The effort to restore Colorado River cutthroat trout in Hermosa Creek dates back to the early 1990s when wildlife managers used a natural waterfall on the creek’s east fork as a protective barrier.

Colorado Parks and Wildlife cleared out non-native species of trout — specifically brook, brown and rainbows — using a short-lived, organic poison known as rotenone. And in their place, it released Colorado River cutthroat trout, giving the waterway to the native fish for the first time in probably 100 years.

“And we’re going to work real hard to keep it that way,” Skillen said.

RANGE REDUCED DRAMATICALLY
In the late 1880s, Western settlers fished the Colorado River cutthroat trout to the point of extinction. Then, to keep an important food source available, they dumped other species of trout into the cutthroat’s habitat.

The introduction of brook, brown and rainbow trout further exacerbated any chance of a cutthroat revival, because the fish is ill-equipped to compete with the invasive species, which take over rivers through predation and hybridization.

The magnitude of the cutthroat’s loss has never been truly quantified, but its range — which once spanned Colorado, New Mexico, Utah and Wyoming — was dramatically reduced, mostly because of habitat loss, overharvesting and competition with non-native species.

Clay Kampf, a fisheries biologist for the San Juan National Forest, said the best estimates show the Colorado River cutthroat trout is now found in about 14 percent of its historic natural habitat.

Facing the possibility of the U.S. Fish & Wildlife Service listing the Colorado River cutthroat trout as “endangered,” which would bring a host of restrictive protections, Colorado, Utah and Wyoming entered a three-state agreement to lead an aggressive reintroduction program.

“It works well for both parties,” said Jim White, an aquatic biologist with Colorado Parks and Wildlife.

“This way, the states and local groups have more say in where and how to manage these fish. And it benefits the (Fish & Wildlife Service) because their resources are stretched pretty thin.”

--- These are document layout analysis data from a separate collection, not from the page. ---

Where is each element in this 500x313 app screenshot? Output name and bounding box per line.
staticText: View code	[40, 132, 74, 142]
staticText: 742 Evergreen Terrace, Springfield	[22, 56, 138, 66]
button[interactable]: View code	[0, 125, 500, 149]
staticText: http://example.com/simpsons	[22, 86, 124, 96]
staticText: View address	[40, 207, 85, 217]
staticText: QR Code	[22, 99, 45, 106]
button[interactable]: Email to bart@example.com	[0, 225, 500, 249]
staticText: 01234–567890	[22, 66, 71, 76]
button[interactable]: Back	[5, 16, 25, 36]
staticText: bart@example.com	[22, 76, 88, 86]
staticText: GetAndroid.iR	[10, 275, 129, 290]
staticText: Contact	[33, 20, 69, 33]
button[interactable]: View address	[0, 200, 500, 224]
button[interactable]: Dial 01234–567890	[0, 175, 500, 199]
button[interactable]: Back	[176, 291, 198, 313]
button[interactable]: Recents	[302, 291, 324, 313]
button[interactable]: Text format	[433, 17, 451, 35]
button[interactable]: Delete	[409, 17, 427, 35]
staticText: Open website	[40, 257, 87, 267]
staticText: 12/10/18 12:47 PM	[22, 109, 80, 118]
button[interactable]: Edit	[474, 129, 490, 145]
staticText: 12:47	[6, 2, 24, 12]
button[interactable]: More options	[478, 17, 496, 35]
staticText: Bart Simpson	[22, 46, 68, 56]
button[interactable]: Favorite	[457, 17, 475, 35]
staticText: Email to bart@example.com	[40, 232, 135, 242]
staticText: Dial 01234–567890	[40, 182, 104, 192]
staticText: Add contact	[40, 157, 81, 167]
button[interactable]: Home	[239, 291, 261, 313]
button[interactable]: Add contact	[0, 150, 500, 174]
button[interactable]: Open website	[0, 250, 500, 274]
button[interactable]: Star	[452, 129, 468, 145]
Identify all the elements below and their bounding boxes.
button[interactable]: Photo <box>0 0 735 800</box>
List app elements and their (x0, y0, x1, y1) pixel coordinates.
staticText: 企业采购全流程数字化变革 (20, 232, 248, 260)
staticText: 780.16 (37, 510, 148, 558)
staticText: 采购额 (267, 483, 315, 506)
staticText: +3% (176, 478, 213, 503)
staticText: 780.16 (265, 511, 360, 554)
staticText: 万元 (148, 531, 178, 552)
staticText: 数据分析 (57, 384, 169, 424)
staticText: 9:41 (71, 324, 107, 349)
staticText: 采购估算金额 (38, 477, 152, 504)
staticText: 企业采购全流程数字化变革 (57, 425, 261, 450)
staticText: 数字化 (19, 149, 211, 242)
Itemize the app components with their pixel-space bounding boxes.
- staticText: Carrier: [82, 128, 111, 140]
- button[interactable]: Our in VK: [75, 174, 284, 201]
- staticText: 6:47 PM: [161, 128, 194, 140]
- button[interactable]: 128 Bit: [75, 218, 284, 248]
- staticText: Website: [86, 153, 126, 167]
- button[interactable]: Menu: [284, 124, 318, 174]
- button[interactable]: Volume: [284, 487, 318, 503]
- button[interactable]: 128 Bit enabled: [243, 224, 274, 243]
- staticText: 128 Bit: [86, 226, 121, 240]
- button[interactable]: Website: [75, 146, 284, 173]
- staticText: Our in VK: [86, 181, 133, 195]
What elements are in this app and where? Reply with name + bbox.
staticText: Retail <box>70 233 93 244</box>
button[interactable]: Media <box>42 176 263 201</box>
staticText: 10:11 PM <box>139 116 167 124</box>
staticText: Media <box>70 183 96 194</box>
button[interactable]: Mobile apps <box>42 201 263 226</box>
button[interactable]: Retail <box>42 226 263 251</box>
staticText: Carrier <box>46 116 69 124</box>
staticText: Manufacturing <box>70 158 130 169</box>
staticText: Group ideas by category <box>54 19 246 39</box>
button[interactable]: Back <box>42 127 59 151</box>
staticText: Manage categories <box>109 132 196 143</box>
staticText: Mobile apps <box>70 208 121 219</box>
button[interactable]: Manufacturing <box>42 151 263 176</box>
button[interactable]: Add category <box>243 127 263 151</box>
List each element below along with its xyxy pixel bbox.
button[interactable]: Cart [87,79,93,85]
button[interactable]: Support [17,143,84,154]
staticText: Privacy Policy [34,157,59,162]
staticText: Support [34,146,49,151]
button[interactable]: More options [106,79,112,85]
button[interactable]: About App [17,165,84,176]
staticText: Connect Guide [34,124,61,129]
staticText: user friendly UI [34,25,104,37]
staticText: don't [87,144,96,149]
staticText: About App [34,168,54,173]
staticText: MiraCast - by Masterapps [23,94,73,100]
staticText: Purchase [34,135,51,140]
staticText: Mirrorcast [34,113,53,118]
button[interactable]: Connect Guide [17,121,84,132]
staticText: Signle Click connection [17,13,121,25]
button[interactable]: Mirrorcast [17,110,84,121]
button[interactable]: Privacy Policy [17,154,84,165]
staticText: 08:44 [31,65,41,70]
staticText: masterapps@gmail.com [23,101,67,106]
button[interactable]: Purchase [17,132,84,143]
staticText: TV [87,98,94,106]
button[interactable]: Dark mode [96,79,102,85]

MIXED RESULTS IN WYOMING, UTAH
In the last decade, the state of Wyoming has restored more than 60 miles of Colorado River cutthroat habitat, with most of that occurring in the upper Green River drainage by the town of Big Piney.

There, Mark Smith of the Wyoming Game and Fish Department said the population has been struggling since reintroduction. The fish haven’t spawned early enough, he said, which means they don’t grow big enough to survive winter.

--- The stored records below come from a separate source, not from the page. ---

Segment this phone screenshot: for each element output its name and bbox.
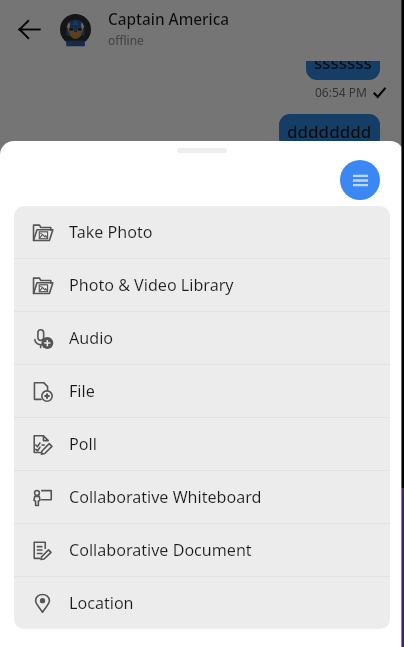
button[interactable]: Photo & Video Library xyxy=(14,259,390,311)
staticText: Take Photo xyxy=(69,221,153,243)
button[interactable]: Collaborative Document xyxy=(14,524,390,576)
button[interactable]: Poll xyxy=(14,418,390,470)
staticText: 06:54 PM xyxy=(315,84,367,100)
staticText: Photo & Video Library xyxy=(69,274,234,296)
staticText: Audio xyxy=(69,327,114,349)
button[interactable]: Back xyxy=(0,0,59,59)
button[interactable]: Attachment menu xyxy=(340,160,380,200)
staticText: Poll xyxy=(69,433,97,455)
staticText: offline xyxy=(108,32,144,48)
button[interactable]: Collaborative Whiteboard xyxy=(14,471,390,523)
staticText: sssssss xyxy=(314,61,372,74)
button[interactable]: Location xyxy=(14,577,390,629)
button[interactable]: File xyxy=(14,365,390,417)
staticText: Captain America xyxy=(108,9,230,30)
staticText: Location xyxy=(69,592,134,614)
staticText: File xyxy=(69,380,95,402)
button[interactable]: Take Photo xyxy=(14,206,390,258)
staticText: dddddddd xyxy=(287,120,372,143)
button[interactable]: Audio xyxy=(14,312,390,364)
staticText: Collaborative Whiteboard xyxy=(69,486,262,508)
staticText: Collaborative Document xyxy=(69,539,252,561)
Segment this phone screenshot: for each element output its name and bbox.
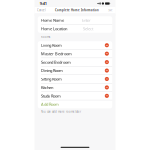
staticText: Select [83, 26, 93, 31]
staticText: 9:41 [40, 1, 47, 6]
button[interactable]: Cancel [37, 8, 46, 12]
button[interactable]: Master Bedroom [38, 50, 112, 58]
staticText: Rooms [41, 35, 50, 39]
button[interactable]: Save [108, 8, 113, 12]
button[interactable]: Second Bedroom [38, 58, 112, 66]
staticText: Living Room [41, 43, 62, 48]
staticText: Cancel [37, 8, 46, 12]
staticText: Home Location [41, 26, 67, 31]
staticText: Dining Room [41, 68, 63, 73]
staticText: Master Bedroom [41, 51, 72, 56]
staticText: Study Room [41, 93, 61, 98]
button[interactable]: Living Room [38, 41, 112, 50]
staticText: Sitting Room [41, 76, 62, 82]
staticText: Enter [82, 18, 91, 23]
button[interactable]: Study Room [38, 92, 112, 100]
staticText: Home Name [41, 18, 64, 23]
staticText: Complete Home Information [55, 8, 99, 12]
button[interactable]: Sitting Room [38, 75, 112, 83]
button[interactable]: Kitchen [38, 83, 112, 92]
staticText: Add Room [41, 102, 59, 107]
button[interactable]: Home Location [38, 25, 112, 33]
staticText: Second Bedroom [41, 59, 71, 65]
button[interactable]: Dining Room [38, 66, 112, 75]
button[interactable]: Home Name [38, 16, 112, 25]
staticText: Kitchen [41, 85, 53, 90]
button[interactable]: Add Room [38, 100, 112, 108]
staticText: You can add more rooms later [41, 110, 81, 114]
staticText: Save [108, 8, 113, 12]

“The turnaround hasn’t been as quick as we would have hoped, but we’re getting there,” Smith said.

“We’re certainly making gains and going in the right direction.”

In Utah, the program has been wildly successful, with hundreds of miles of streams restored with their native species of trout, said Randy Oplinger of the Utah Division of Wildlife Resources.

Oplinger said Utah has been the most ambitious of the three states, likely because of the fact many projects are located on federal lands managed by agencies open to large-scale restoration efforts.

This year alone, the department plans to restore 75 miles of cutthroat habitat within the Colorado River basin. And Oplinger said trout populations tend to fair well throughout the river system.

“We started having a policy of go big or don’t do it at all,” Oplinger said. “And there’s still a lot of room for us to do more work.” The state of Colorado has started numerous restoration projects, and the effort is ongoing, resulting in about 890 miles of streams containing Colorado River cutthroat trout. But still, that’s only about 7 percent of its historic range.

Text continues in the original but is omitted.